The truck stop was off the last exit in Georgia. We were northbound heading up to Chattanooga, just over the state line. The sun quietly descended over the southern Appalachians and the heat dissipated but the humidity did not. We were all either shirtless or sleeveless. A month on the road, five fuck ups from California, playing loud music in basements and bars, drunk and high and ready for the next deal.
We got gas and wandered around the truck stop. Many southern travelers, clerks and parking lot drifters looked at us like we were some strange plague growing along the banks of the Chattahoochee, emerging now in the evening to de-virginize their daughters and take the sheriff hostage. Our ’89 Econoline van that rollicked into the lot was a sweaty mess of beards, tattoos, bandanas, bug bites, beer cans and a large cloud of California Chronic smoke that we had miraculously conserved to this point. But we were running low.
What amazed me, when I went in to buy a t-shirt and a beverage, were the people who were not disgusted by us but rather intrigued and curious and ultimately envious at our self-imposed freedom and insanity. I talked to a man in a camouflaged hat who said,
“Well shit, brother, you gotta get this shirt right here, this one’ll fit ya, hell yeah.”
He was browsing through and saw it. It was black and it had a picture of a deer, a large and impressive buck coinciding with an equally reverent semi truck. A deer and a diesel and the green script above it read, Runnin’ Free. I thanked him kindly and bought the shirt, cutting the sleeves off with a pocket knife as soon as I got back into the van.
It was still hot out but the southern dusk and its softest breeze found us as we drove north into Tennessee. And Chattanooga right away, first town over the line and our destination for the night. We found the place and parked outside. It was an infamous punk house adorned with the decorations you might expect. Misfits posters and a stuffed warthog’s head. It smelled like sweat and stale beer and it lacked furniture. It was our kind of place. We were nomadic and poised for early death. This was where we wanted to be. There was a makeshift bar in a bedroom and a basement for bands. There were a lot of people there, kids and old punks and few random street people. We took in our equipment and smoked a blunt inside the living room. It was still early so we went to this bar across the street and down a hill. Some kind of cockroach flew into my head real hard when I went outside. We found the bar and drank Budweiser and smoked cigarettes inside and watched Nascar. We were a quintet of assholes, mid to late 20s, with a semi-responsible 19 year old roadie wandering around the south after a month in the Midwest and on the East coast. It had been something. We were still weeks away from home and had barely directed our ship west. The beers were real cold and the fan inside the bar felt ok. And night was now falling fast.

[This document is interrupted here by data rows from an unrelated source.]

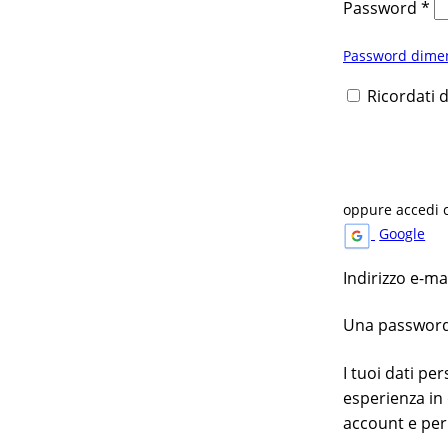
Password
*
Password dimen
Ricordati 
oppure accedi 
Google
Indirizzo e-m
Una password v
I tuoi dati pe
esperienza in 
account e per 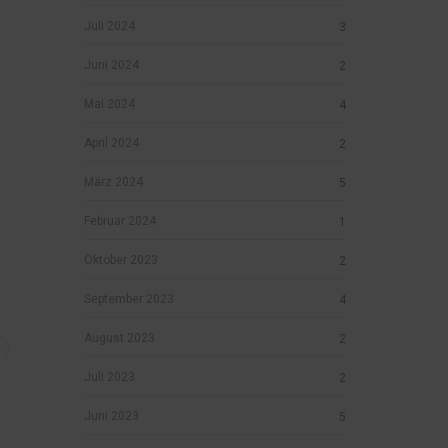
Juli 2024
3
Juni 2024
2
Mai 2024
4
April 2024
2
März 2024
5
Februar 2024
1
Oktober 2023
2
September 2023
4
August 2023
2
Juli 2023
2
Juni 2023
5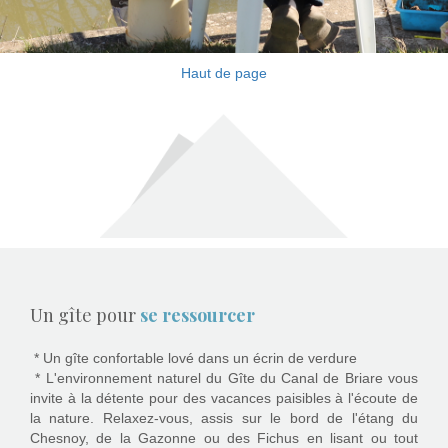
Haut de page
Un gîte pour
se ressourcer
* Un gîte confortable lové dans un écrin de verdure
* L'environnement naturel du Gîte du Canal de Briare vous
invite à la détente pour des vacances paisibles à l'écoute de
la nature.
Relaxez-vous, assis sur le bord de l'étang du
Chesnoy, de la Gazonne ou des Fichus en lisant ou tout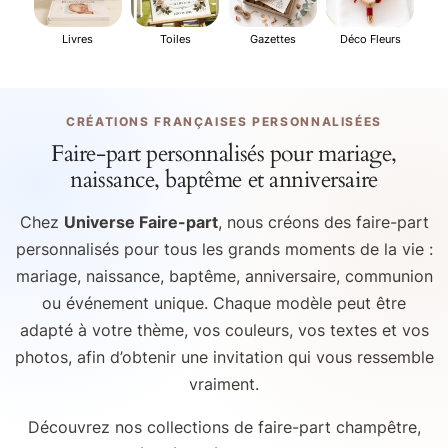
Livres
Toiles
Gazettes
Déco Fleurs
CRÉATIONS FRANÇAISES PERSONNALISÉES
Faire-part personnalisés pour mariage,
naissance, baptême et anniversaire
Chez
Universe Faire-part
, nous créons des faire-part
personnalisés pour tous les grands moments de la vie :
mariage, naissance, baptême, anniversaire, communion
ou événement unique. Chaque modèle peut être
adapté à votre thème, vos couleurs, vos textes et vos
photos, afin d’obtenir une invitation qui vous ressemble
vraiment.
Découvrez nos collections de faire-part champêtre,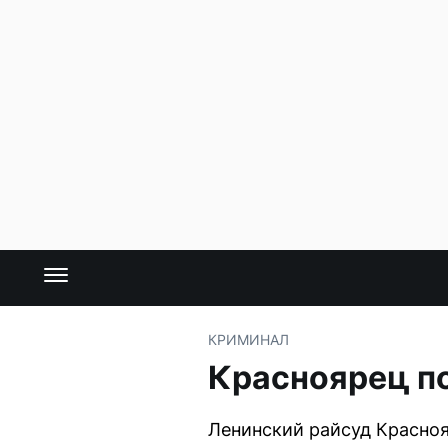
КРИМИНАЛ
Красноярец по
Ленинский райсуд Красноя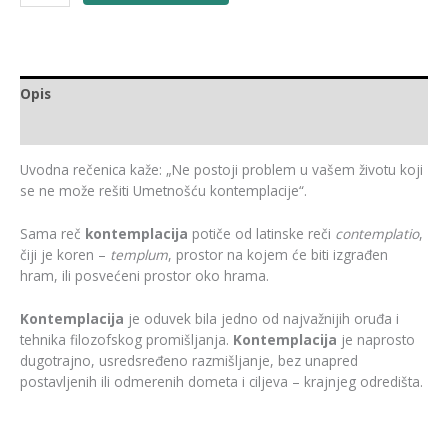
Opis
Recenzije (0)
Uvodna rečenica kaže: „Ne postoji problem u vašem životu koji
se ne može rešiti Umetnošću kontemplacije“.
Sama reč
kontemplacija
potiče od latinske reči
contemplatio
,
čiji je koren –
templum
, prostor na kojem će biti izgrađen
hram, ili posvećeni prostor oko hrama.
Kontemplacija
je oduvek bila jedno od najvažnijih oruđa i
tehnika filozofskog promišljanja.
Kontemplacija
je naprosto
dugotrajno, usredsređeno razmišljanje, bez unapred
postavljenih ili odmerenih dometa i ciljeva – krajnjeg odredišta.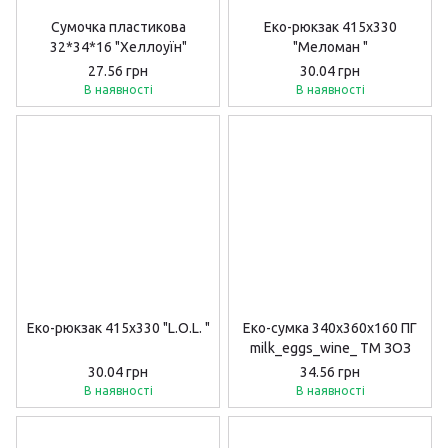
Сумочка пластикова
Еко-рюкзак 415х330
32*34*16 "Хеллоуїн"
"Меломан "
27.56 грн
30.04 грн
В наявності
В наявності
Еко-рюкзак 415х330 "L.O.L. "
Еко-сумка 340х360х160 ПГ
milk_eggs_wine_ ТМ ЗОЗ
30.04 грн
34.56 грн
В наявності
В наявності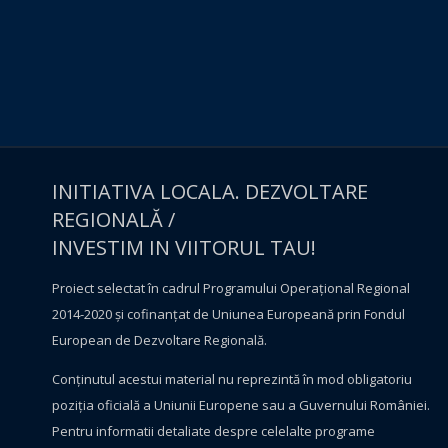
INITIATIVA LOCALA. DEZVOLTARE
REGIONALĂ /
INVESTIM IN VIITORUL TAU!
Proiect selectat în cadrul Programului Operațional Regional
2014-2020 și cofinanțat de Uniunea Europeană prin Fondul
European de Dezvoltare Regională.
Conţinutul acestui material nu reprezintă în mod obligatoriu
poziţia oficială a Uniunii Europene sau a Guvernului României.
Pentru informatii detaliate despre celelalte programe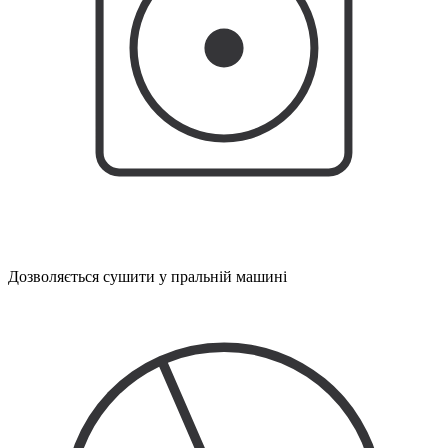
Дозволяється сушити у пральній машині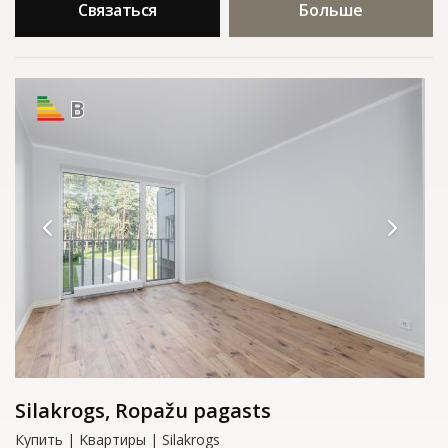
Связаться
Больше
B
Silakrogs, Ropažu pagasts
Купить | Kвартиры | Silakrogs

We played with a band I don’t remember, from Cleveland, and two local punk bands. The basement was a Southern sweat lodge. The night air stuck to my bare chest like a magnet as I walked through the room to set up my drums. When we were ready to play we decided on doing so naked. It was feasible because of the humidity but necessary because of the mood. It was a crowd of goofballs and knuckleheads, people swinging from the ceiling and lighting firecrackers. So we played naked. Sergio, on vocals, came to me and said, “Hey this isn’t cool. Everyone else has an instrument to protect them from the fireworks.”
I was drunk already and delirious from the heat. I had no advice or consolations.
I said, “Just burn your dick off, dude.”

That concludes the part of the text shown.